(Work task)
Both the line below containing "Frequency Festivals!" and the line containing "Regionale Top-Produkte, Food", along with every line between them, should be repeated exactly; no other line belongs in the answer.

(Exercise materials)
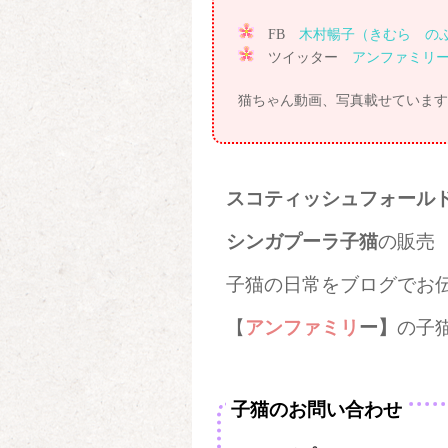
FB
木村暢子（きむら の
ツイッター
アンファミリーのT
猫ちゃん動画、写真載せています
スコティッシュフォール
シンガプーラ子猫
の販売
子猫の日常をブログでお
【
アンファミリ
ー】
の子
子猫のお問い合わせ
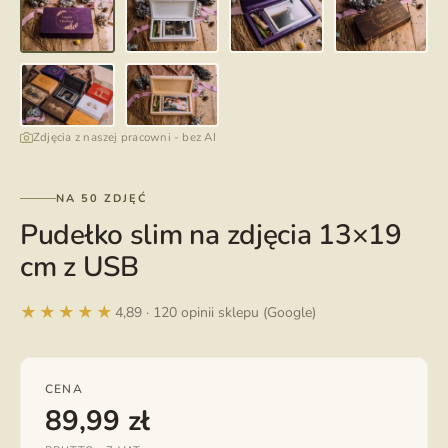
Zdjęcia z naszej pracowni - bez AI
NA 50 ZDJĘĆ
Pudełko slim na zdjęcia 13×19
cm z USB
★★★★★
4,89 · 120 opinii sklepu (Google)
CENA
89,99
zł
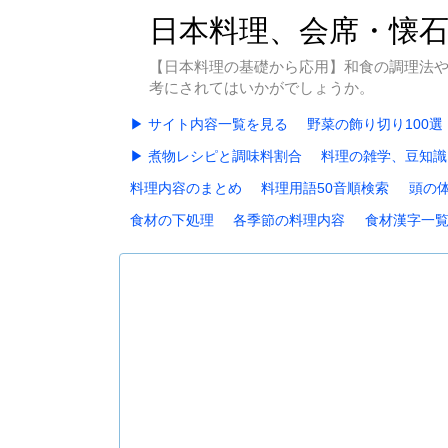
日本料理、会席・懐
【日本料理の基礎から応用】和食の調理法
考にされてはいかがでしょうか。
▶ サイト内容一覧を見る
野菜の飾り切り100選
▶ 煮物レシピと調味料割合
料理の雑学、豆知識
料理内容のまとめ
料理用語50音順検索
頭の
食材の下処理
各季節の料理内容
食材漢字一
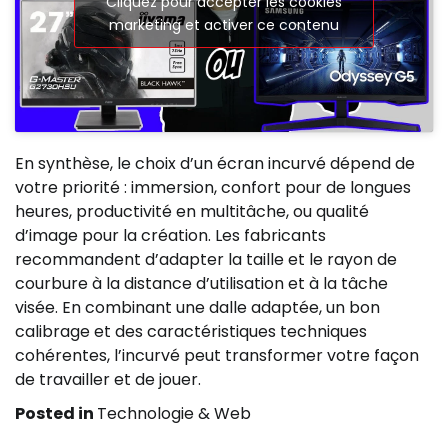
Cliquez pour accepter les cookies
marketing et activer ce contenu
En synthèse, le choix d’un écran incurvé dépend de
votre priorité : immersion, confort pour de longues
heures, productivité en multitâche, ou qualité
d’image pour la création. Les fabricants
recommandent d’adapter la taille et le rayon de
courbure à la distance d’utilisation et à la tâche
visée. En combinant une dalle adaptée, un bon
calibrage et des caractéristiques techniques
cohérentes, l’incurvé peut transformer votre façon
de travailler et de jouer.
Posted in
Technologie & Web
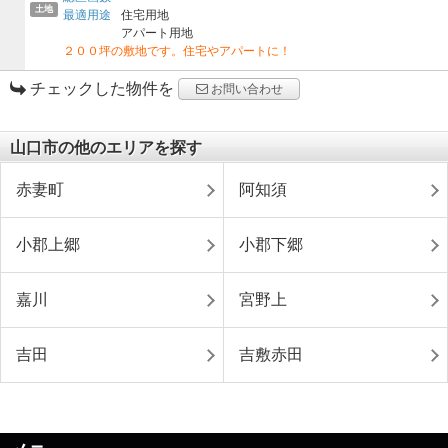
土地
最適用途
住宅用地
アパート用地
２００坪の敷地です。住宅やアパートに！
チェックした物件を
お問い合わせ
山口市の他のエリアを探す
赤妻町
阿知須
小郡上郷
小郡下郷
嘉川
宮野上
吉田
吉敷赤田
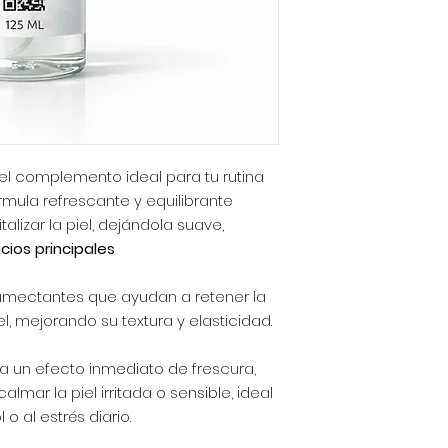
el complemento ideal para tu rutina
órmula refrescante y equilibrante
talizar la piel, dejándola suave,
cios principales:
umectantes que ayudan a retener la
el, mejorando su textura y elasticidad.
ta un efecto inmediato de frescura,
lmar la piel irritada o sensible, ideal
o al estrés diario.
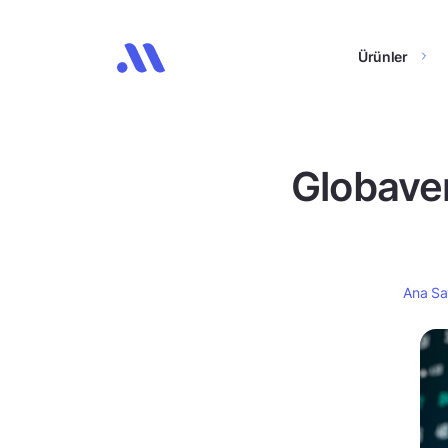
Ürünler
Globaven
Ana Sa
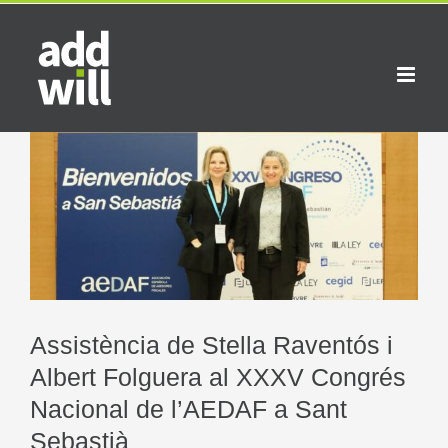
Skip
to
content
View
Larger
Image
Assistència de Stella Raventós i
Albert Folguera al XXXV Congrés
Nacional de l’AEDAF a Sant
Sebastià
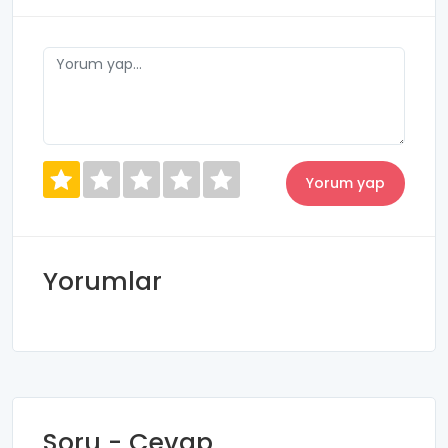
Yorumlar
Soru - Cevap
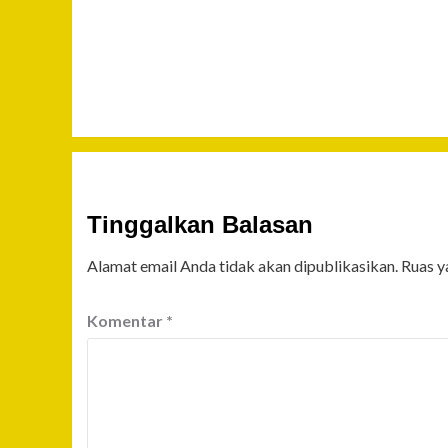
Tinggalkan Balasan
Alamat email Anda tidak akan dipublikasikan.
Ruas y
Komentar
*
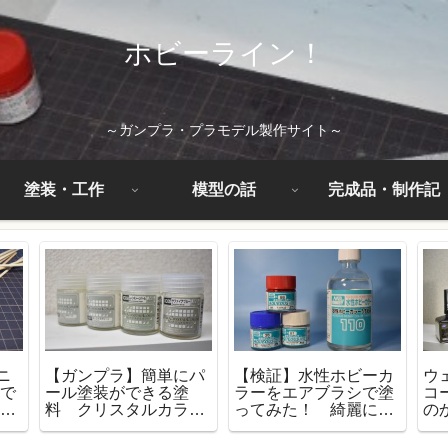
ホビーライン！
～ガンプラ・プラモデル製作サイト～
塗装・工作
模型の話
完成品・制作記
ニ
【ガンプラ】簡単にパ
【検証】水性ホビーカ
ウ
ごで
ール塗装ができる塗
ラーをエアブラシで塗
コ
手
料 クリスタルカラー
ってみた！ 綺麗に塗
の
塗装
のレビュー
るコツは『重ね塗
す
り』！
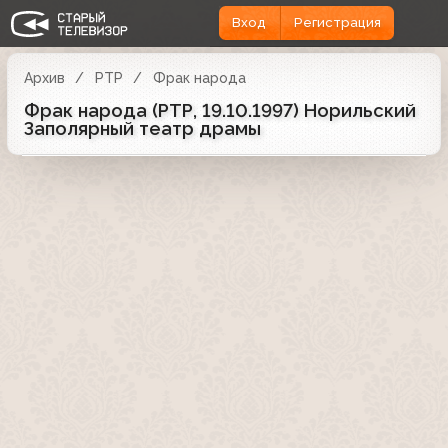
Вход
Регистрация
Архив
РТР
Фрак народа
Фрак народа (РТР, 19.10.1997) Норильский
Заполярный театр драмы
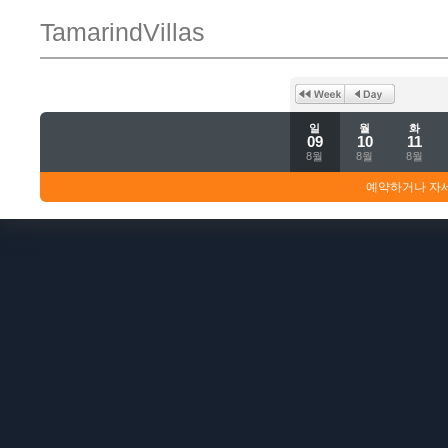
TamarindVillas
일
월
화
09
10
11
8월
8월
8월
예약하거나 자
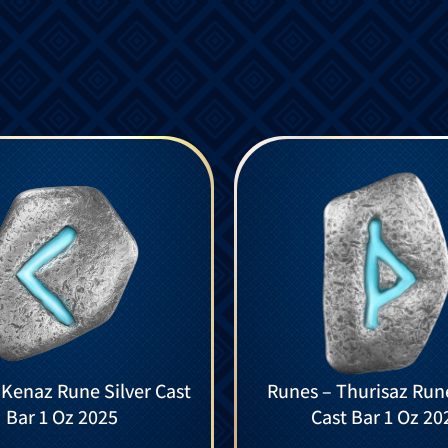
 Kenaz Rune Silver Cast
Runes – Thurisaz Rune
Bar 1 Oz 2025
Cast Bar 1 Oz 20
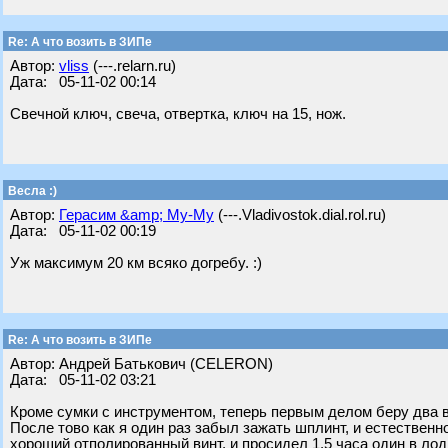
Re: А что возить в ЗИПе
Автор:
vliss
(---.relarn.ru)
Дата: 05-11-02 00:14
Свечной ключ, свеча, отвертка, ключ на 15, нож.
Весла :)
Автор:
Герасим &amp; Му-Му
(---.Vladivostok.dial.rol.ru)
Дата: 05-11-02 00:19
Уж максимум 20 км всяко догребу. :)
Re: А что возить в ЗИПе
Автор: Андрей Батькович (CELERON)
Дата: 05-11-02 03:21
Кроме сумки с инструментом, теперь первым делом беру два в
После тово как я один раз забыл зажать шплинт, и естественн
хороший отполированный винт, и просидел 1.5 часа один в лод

...

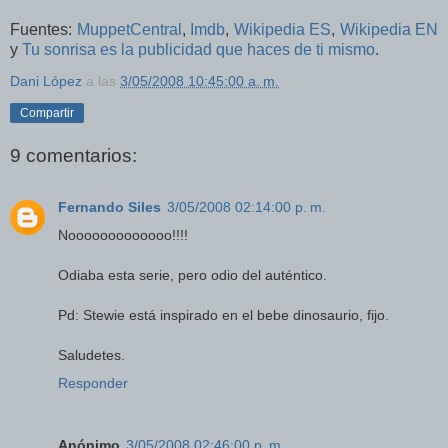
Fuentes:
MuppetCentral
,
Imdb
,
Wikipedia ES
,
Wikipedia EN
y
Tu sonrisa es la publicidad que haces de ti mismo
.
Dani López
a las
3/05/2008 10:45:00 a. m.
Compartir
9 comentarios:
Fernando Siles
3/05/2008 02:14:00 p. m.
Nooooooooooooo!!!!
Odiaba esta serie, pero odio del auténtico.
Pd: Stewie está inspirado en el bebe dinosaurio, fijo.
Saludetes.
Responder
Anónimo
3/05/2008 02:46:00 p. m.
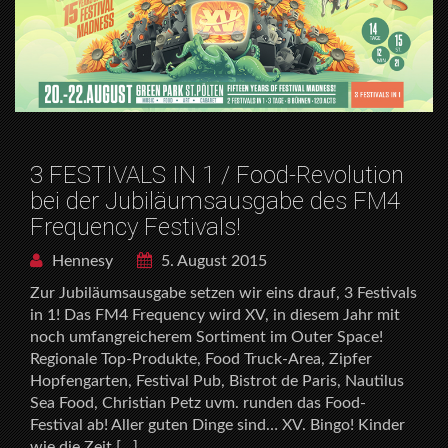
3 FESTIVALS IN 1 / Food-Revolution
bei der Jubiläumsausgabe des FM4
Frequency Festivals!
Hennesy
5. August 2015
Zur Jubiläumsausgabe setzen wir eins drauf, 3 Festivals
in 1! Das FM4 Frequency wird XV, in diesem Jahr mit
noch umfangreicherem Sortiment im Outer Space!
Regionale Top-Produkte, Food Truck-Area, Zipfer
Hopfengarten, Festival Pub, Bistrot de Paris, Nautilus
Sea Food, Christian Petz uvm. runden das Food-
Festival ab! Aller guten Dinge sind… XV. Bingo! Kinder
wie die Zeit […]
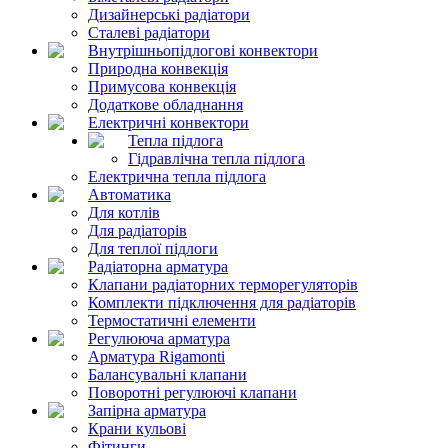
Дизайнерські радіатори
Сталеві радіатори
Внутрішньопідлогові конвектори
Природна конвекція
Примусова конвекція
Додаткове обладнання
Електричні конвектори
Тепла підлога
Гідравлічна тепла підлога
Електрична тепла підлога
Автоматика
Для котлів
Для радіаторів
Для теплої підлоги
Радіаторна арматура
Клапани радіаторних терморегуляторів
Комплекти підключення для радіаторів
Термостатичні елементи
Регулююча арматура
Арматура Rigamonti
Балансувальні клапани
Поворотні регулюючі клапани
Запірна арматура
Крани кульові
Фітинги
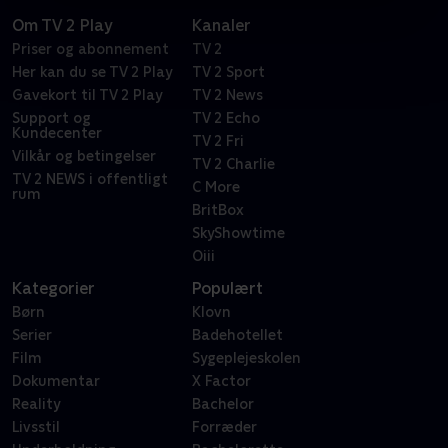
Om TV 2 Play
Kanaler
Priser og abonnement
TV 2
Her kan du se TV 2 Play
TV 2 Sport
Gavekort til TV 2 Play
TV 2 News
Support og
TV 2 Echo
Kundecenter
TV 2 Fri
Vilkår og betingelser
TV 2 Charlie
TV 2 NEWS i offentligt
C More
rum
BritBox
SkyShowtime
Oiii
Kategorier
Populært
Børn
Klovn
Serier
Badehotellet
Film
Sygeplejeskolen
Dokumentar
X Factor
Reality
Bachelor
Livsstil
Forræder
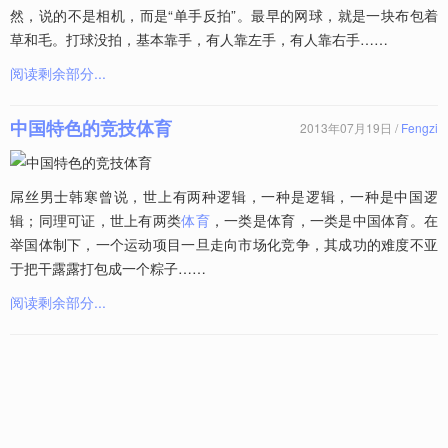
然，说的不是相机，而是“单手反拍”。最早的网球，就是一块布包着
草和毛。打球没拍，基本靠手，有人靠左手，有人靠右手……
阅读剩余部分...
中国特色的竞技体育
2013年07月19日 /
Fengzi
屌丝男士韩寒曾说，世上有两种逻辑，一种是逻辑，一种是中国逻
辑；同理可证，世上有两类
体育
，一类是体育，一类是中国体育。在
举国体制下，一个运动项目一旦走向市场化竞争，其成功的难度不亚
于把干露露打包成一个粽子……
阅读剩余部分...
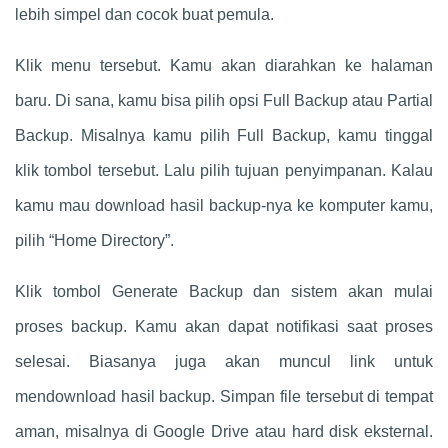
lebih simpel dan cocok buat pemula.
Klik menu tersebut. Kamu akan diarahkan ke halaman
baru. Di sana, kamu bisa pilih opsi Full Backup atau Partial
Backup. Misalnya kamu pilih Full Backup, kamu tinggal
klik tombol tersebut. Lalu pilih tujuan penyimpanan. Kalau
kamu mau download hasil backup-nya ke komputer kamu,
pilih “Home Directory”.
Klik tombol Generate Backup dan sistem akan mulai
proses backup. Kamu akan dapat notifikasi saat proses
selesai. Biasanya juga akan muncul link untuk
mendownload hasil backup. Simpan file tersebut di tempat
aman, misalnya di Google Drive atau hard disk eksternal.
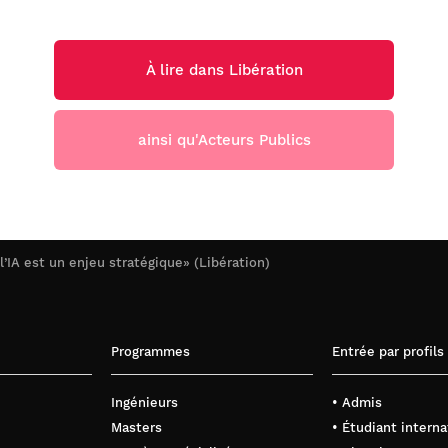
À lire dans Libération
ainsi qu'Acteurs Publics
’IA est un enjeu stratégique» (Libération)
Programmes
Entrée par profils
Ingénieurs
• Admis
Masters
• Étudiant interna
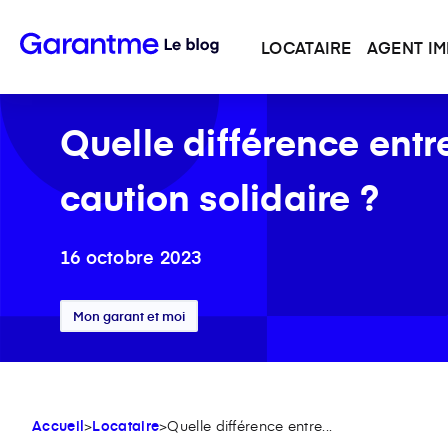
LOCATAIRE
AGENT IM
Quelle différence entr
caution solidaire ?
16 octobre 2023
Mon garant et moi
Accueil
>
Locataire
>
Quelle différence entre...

(Solution to this task)
Frequency Festivals!
Hennesy
5. August 2015
Zur Jubiläumsausgabe setzen wir eins drauf, 3 Festivals
in 1! Das FM4 Frequency wird XV, in diesem Jahr mit
noch umfangreicherem Sortiment im Outer Space!
Regionale Top-Produkte, Food Truck-Area, Zipfer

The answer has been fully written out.